A ORILLAS DEL MÁRMARA


“Comemos en un restaurante típico. Allí solamente llegan turcos, quietos en sus grandes vestidos negros, severos bajo sus turbantes blancos o verdes. Se lavan las manos y la boca con jabón, en el aguamanos de mármol, y el dueño se evade de sus hornillos para ofrecerles un paño. Inspeccionan las ollas, deciden su elección, luego vienen a sentarse con gravedad. No hablan. En este pequeño local donde se amontonan cinco mesas de cuatro personas, hay un silencio que no pesa nada. Tenemos la impresión de estar entre una compañía muy distinguida. Toda una pared del local cuadrado está hecho con ventanas que dan a la calle; los hornillos se apoyan en ella y las grandes aberturas dejan escapar aromas que expanden por toda la calle el renombre del cafetín. Al lado de los hornillos hay una gran losa de mármol espeso que sirve de aparador, sobre el cual se muestran víveres, tomates, pepinos, judías, melones y sandías –en resumen, todas las cucurbitáceas que enloquecen a los turcos. Se nos sirve una sopa de pasta bien pesada con limón, después unas pequeñas sandías rellenas y arroz apenas reventado, salteado en aceite. Los turcos casi no comen carne. Ciñéndonos al régimen vegetariano, no tienen necesidad de cuchillos; así el cuchillo de mesa es desconocido. A este menú muy rico se añaden siempre algunas tazas de zumos de ruta, zumo de cereza, de pera, de manzana o de uva, que se bebe con cuchara, el vino esta vedado por Mahoma. Los turcos aristocráticos del antiguo régimen, para comer, usan sólo los dedos y un pedazo de pan; se desenvuelven con gran distinción. En todo momento, un chiquillo provisto de un fez, ceñido con un cinturón de lana que le hace parecer tan ancho como alto, corre de uno a otro comensal blandiendo un bastón largo coronado con una enorme crin de papel blanco. Ante el alboroto producido y en medio de la perturbación atmosférica provocada por su artefacto, las moscas se alejan por millares… pero, muy desengañadas, y pronto repuestas de su terror, reinician al poco su ensordecedora ronda.
         Antes de poner pie en tierra de Bizancio, tuve la oportunidad de saborear en Rodosto, pequeño puerto exquisito acostado en la ladera de un cerro a orillas del Mármara, un toque muy turco, pero turco nuevo-régimen.

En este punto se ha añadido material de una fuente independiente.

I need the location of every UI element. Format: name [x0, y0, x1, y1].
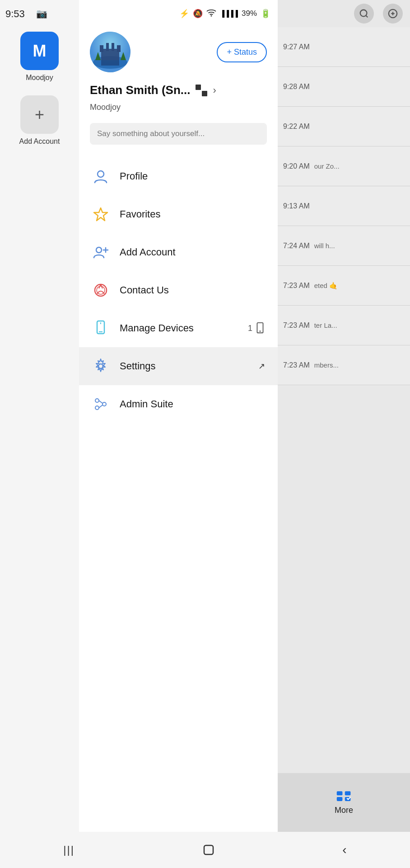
svg-rect-12 — [101, 49, 119, 60]
status-input[interactable] — [90, 123, 267, 145]
svg-rect-40 — [204, 845, 213, 854]
menu-item-manage-devices[interactable]: Manage Devices 1 — [79, 309, 278, 347]
chat-item[interactable]: 9:27 AM — [278, 27, 410, 67]
settings-label: Settings — [120, 360, 245, 372]
more-icons — [336, 790, 352, 803]
nav-menu-button[interactable]: ||| — [63, 844, 75, 856]
sidebar-account-item[interactable]: M Moodjoy — [20, 32, 59, 82]
avatar: M — [20, 32, 59, 70]
svg-rect-16 — [112, 43, 114, 51]
signal-icon: ▐▐▐▐ — [220, 10, 238, 17]
qr-code-icon[interactable] — [196, 85, 207, 96]
menu-item-contact-us[interactable]: Contact Us — [79, 271, 278, 309]
add-account-menu-label: Add Account — [120, 246, 265, 258]
menu-item-profile[interactable]: Profile — [79, 157, 278, 195]
battery-percent: 39% — [242, 9, 257, 18]
cursor-arrow: ↗ — [258, 361, 265, 371]
status-time: 9:53 — [5, 8, 25, 20]
nav-home-button[interactable] — [201, 843, 216, 857]
contact-us-menu-icon — [92, 281, 110, 299]
manage-devices-menu-icon — [92, 319, 110, 337]
svg-point-20 — [98, 171, 104, 177]
bottom-more-panel[interactable]: More — [278, 773, 410, 832]
drawer-menu: Profile Favorites Add Account — [79, 154, 278, 868]
expand-chevron-icon[interactable]: › — [213, 85, 216, 96]
svg-rect-19 — [101, 60, 119, 66]
profile-label: Profile — [120, 170, 265, 182]
contact-us-label: Contact Us — [120, 284, 265, 296]
svg-rect-15 — [106, 43, 109, 51]
chat-item[interactable]: 7:24 AMwill h... — [278, 226, 410, 266]
user-name: Ethan Smith (Sn... — [90, 83, 190, 97]
menu-item-add-account[interactable]: Add Account — [79, 233, 278, 271]
battery-icon: 🔋 — [261, 9, 270, 19]
camera-status-icon: 📷 — [36, 8, 47, 19]
more-label: More — [335, 806, 353, 815]
svg-point-35 — [95, 399, 99, 402]
drawer-status-bar: ⚡ 🔕 ▐▐▐▐ 39% 🔋 — [79, 0, 278, 27]
favorites-label: Favorites — [120, 208, 265, 220]
bluetooth-icon: ⚡ — [179, 9, 189, 19]
add-account-menu-icon — [92, 243, 110, 261]
svg-line-38 — [99, 401, 102, 403]
chat-item[interactable]: 7:23 AMeted 🤙 — [278, 266, 410, 306]
android-nav-bar: ||| ‹ — [0, 832, 410, 868]
svg-rect-14 — [117, 45, 121, 52]
organization-label: Moodjoy — [90, 103, 267, 112]
svg-rect-13 — [100, 45, 103, 52]
search-icon[interactable] — [354, 4, 374, 24]
chat-item[interactable]: 9:28 AM — [278, 67, 410, 107]
sidebar-add-account[interactable]: + Add Account — [19, 95, 60, 146]
svg-rect-6 — [336, 797, 342, 801]
chat-list-peek: 9:27 AM 9:28 AM 9:22 AM 9:20 AMour Zo...… — [278, 0, 410, 868]
wifi-icon — [206, 9, 216, 19]
svg-rect-7 — [345, 791, 350, 795]
settings-menu-icon — [92, 357, 110, 375]
favorites-menu-icon — [92, 205, 110, 223]
admin-suite-label: Admin Suite — [120, 398, 265, 410]
sidebar: 9:53 📷 M Moodjoy + Add Account — [0, 0, 79, 868]
svg-point-9 — [211, 15, 212, 16]
drawer-panel: ⚡ 🔕 ▐▐▐▐ 39% 🔋 — [79, 0, 278, 868]
account-label: Moodjoy — [26, 74, 53, 82]
manage-devices-label: Manage Devices — [120, 322, 238, 334]
menu-item-settings[interactable]: Settings ↗ — [79, 347, 278, 385]
menu-item-favorites[interactable]: Favorites — [79, 195, 278, 233]
svg-line-39 — [99, 405, 102, 408]
svg-rect-5 — [336, 791, 342, 795]
chat-item[interactable]: 9:22 AM — [278, 107, 410, 146]
chat-item[interactable]: 9:20 AMour Zo... — [278, 146, 410, 186]
add-account-icon: + — [20, 95, 59, 134]
name-row: Ethan Smith (Sn... › — [90, 83, 267, 97]
profile-avatar[interactable] — [90, 32, 130, 72]
svg-line-1 — [366, 15, 368, 17]
add-chat-icon[interactable] — [383, 4, 403, 24]
mute-icon: 🔕 — [193, 9, 203, 19]
admin-suite-menu-icon — [92, 395, 110, 413]
add-account-label: Add Account — [19, 137, 60, 146]
svg-marker-21 — [94, 208, 107, 221]
svg-point-37 — [102, 402, 106, 406]
svg-point-0 — [360, 10, 367, 17]
nav-back-button[interactable]: ‹ — [342, 843, 346, 857]
status-button[interactable]: + Status — [217, 42, 267, 62]
profile-menu-icon — [92, 167, 110, 185]
menu-item-admin-suite[interactable]: Admin Suite — [79, 385, 278, 423]
svg-point-22 — [96, 247, 102, 253]
chat-list: 9:27 AM 9:28 AM 9:22 AM 9:20 AMour Zo...… — [278, 27, 410, 385]
chat-header — [278, 0, 410, 27]
user-row: + Status — [90, 32, 267, 72]
chat-item[interactable]: 7:23 AMter La... — [278, 306, 410, 345]
svg-point-36 — [95, 406, 99, 410]
chat-item[interactable]: 7:23 AMmbers... — [278, 345, 410, 385]
chat-item[interactable]: 9:13 AM — [278, 186, 410, 226]
devices-badge: 1 — [248, 322, 265, 335]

         Invitado a cenar en casa de unos comerciantes conocidos al azar de un encuentro, pasé la velada con ellos en su jardín. El triunfo de esos señores fue el hacer descender de las tinieblas de un gran árbol una colosal lámpara de gas incandescente, tan grande como una lámpara de arco de la Potzdame Platz en la Brandenburs Thor. “ochocientas velas”, así se proclamó, ¡y se dio la luz! Lo teníamos encima de la nariz, a un metro sobre la mesa. Y hablamos de progreso, de nueva constitución, de civilización. Terminamos con la música y esos señores siempre amables subieron a buscar su instrumento –una mandolina y una guitarra. Un criado llenó la mesa de cuadernos de música. Después se me exigió que dijera mi amor por la música seria, o por la música frívola, por el vals, o por el madrigal. Y como yo no llegara a declararme tan categóricamente, diciendo que me gustaba toda la música, parecieron descontentos, y después de haber afinado los instrumentos durante más de una hora y haber arrugado los innumerables cuadernos de música, tocaron para mí en dos minutos un fragmento que representaba el toque de retreta en un cuartel --¡es decir un son de trompeta y después tambores que poco a poco mueren a lo lejos! Después quisieron llevarme al “Club”, al Club tout court (pronúnciese “Klab”, por favor). Se trataba de una terraza muy hermosa que dominaba el mar. La luna ahogaba en azul las húmedas llanuras… y, de las ventanas abiertas y honradas de luces del Club, estallaba una fanfarria estruendosa, triunfante. Era la fanfarria de los empleados de comercio fundada a raíz del advenimiento de la Constitución.”


Le Corbusier. El viaje de Oriente. Artes Gráficas Soler.